Following a successful clinical trial involving Dana-Farber Cancer Institute and Brigham and Women's Hospital, the first chimeric antigen receptor (CAR) T-cell therapy for adult cancers was approved by the Food and Drug Administration (FDA) today. Dana-Farber/Brigham and Women's Cancer Center, the only facility in the northeast to be part of the clinical trial, is one of a few locations certified to offer this new therapy nationwide.
The drug, known as Yescarta (axicabtagene ciloleucel), was developed by Kite Pharma and can now be used to treat adults with refractory aggressive B cell non-Hodgkin lymphoma (NHL). The FDA ruling is based on the results of a clinical trial that showed the therapy to be safe and effective. On this nationwide trial, 101 patients received Yescarta and 82 percent of patients responded to the treatment, with 54 percent of patients having a complete response to therapy, according to results presented in June at the Lugano International Conference on Malignant Lymphoma. Thirty-six percent of patients remain in complete remission six months after treatment.
"Treating patients with CAR T-cells has been one of my most exciting professional experiences, and the FDA approval of this therapy offers hope and optimism to a subset of patients whose other treatments have failed them," says Caron A. Jacobson, MD, Medical Director of the Immune Effector Cell Therapy program at Dana-Farber/Brigham and Women's Cancer Center. "It is extremely rewarding to be able to offer a new therapy to patients who had virtually no other options just 12 to 24 months ago."
Over the past couple of years, Jacobson and her team have been testing Yescarta in a clinical trial.
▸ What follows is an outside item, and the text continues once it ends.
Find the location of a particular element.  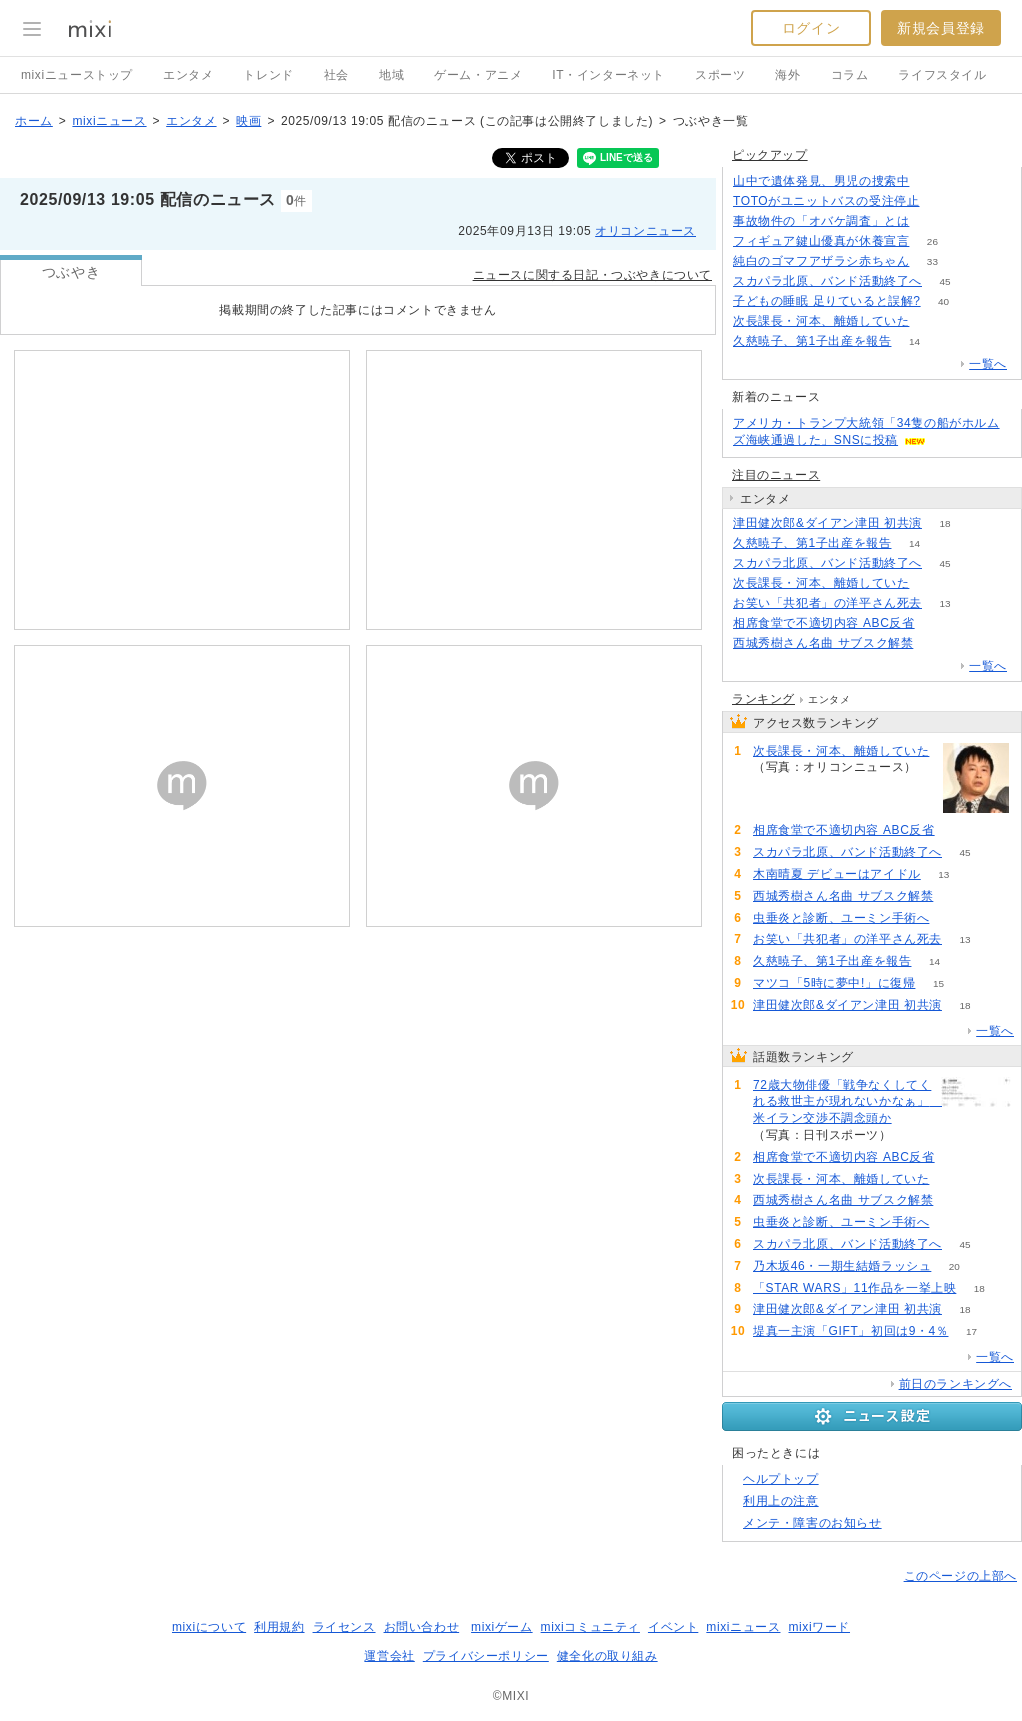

The patients on this study met the following qualifications:
Diagnosed with a highly refractory fast-growing B cell non-Hodgkin lymphoma -- called diffuse large B cell lymphoma, primary mediastinal B cell lymphoma, or transformed follicular lymphoma
Did not experience a positive response to past treatments or experienced disease progression following their last chemotherapy regimen
"This therapy requires just a one-time infusion for patients, and the results are evident within one month," Jacobson said. "It is our goal as clinicians to help patients and improve their quality of life. Seeing these patients return to work, their families, and their livelihoods so quickly is an important reminder of how far we have come. It is also inspiration for the work we still need to do."
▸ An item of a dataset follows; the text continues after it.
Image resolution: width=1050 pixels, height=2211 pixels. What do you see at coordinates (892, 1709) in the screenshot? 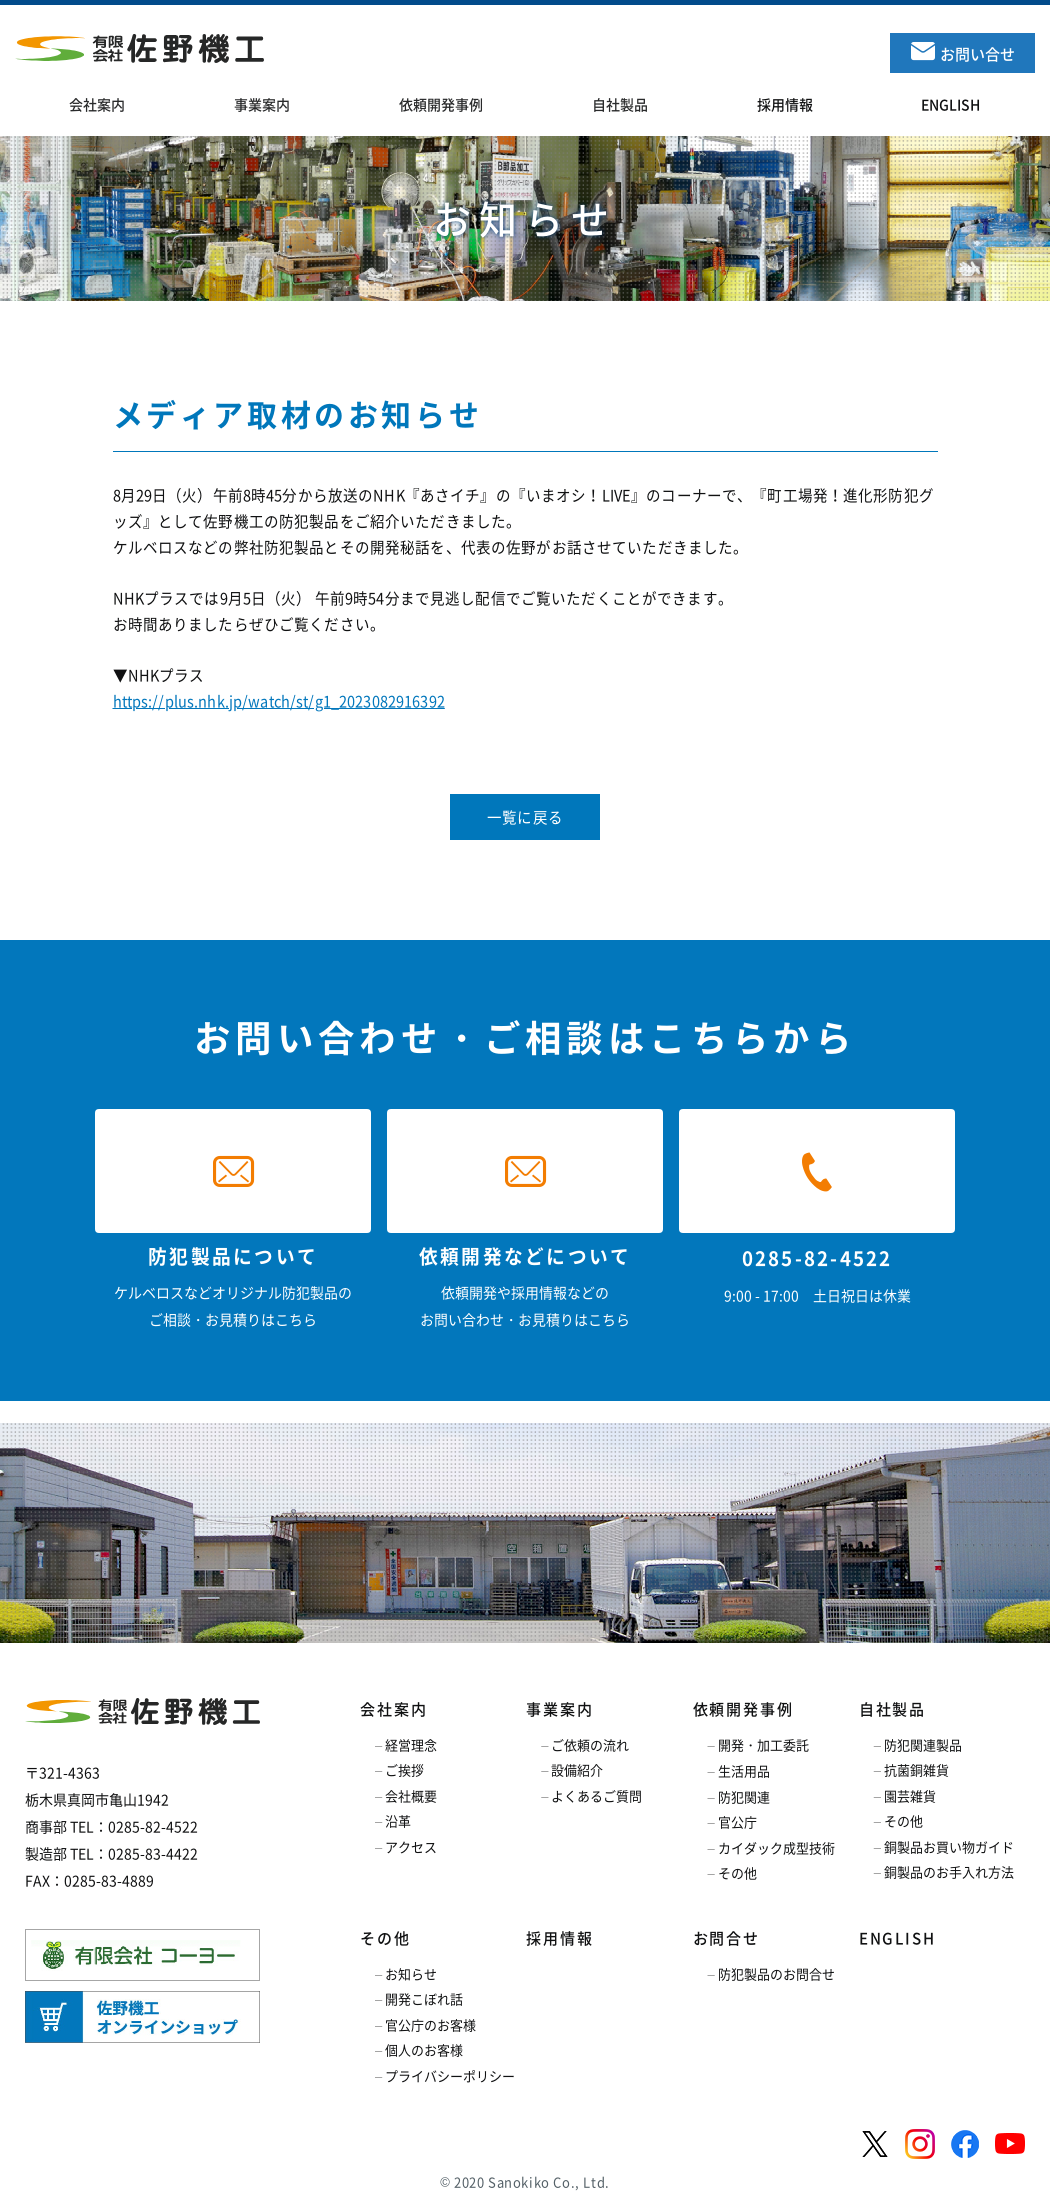
I see `自社製品` at bounding box center [892, 1709].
The approval follows the FDA's recent first-ever approval of CAR T-cell therapy for the treatment of some pediatric and young adult patients with B-cell acute lymphoblastic leukemia (ALL) in August.
CAR T-cell therapy, like all forms of cancer immunotherapy, seeks to sharpen and strengthen the immune system's inherent cancer-fighting powers. It involves giving patients modified versions of their own immune system T-cells — white blood cells that help protect the body from disease.
To convert normal T-cells into CAR T-cells, technicians first extract T-cells from a patient's blood and genetically engineer them in a lab to produce proteins on their surface called chimeric antigen receptors, or CARs. The CARs serve a dual purpose: to enable the T-cells to latch onto specific tumor cell proteins called antigens, and to signal the T-cells to kill those tumor cells. The newly minted CAR T-cells grow in a lab until they number in the hundreds of millions, and are then infused into the patient. If successful, the CAR T-cells will continue to reproduce in the patient's body, and serve as an effective fighting force against cancer cells.
The initial clinical trials of CAR T-cell therapy have involved pediatric and adult patients with blood-based cancers such as leukemia, lymphoma, and multiple myeloma. Based on the therapy's success so far, CAR T-cell therapy trials are now opening for certain types of solid tumors as well.
"The successful development of CAR T-cells as a therapy for cancer, on the heels of the success of immune checkpoint blockade drugs, is a testament to the progress we have made in understanding how our immune system is regulated and how cancer evades the immune system," Jacobson said. "It is a perfect example of how basic science research can fuel clinical progress. Now we need to take what we can from the clinic back to the laboratory to make this therapy even better."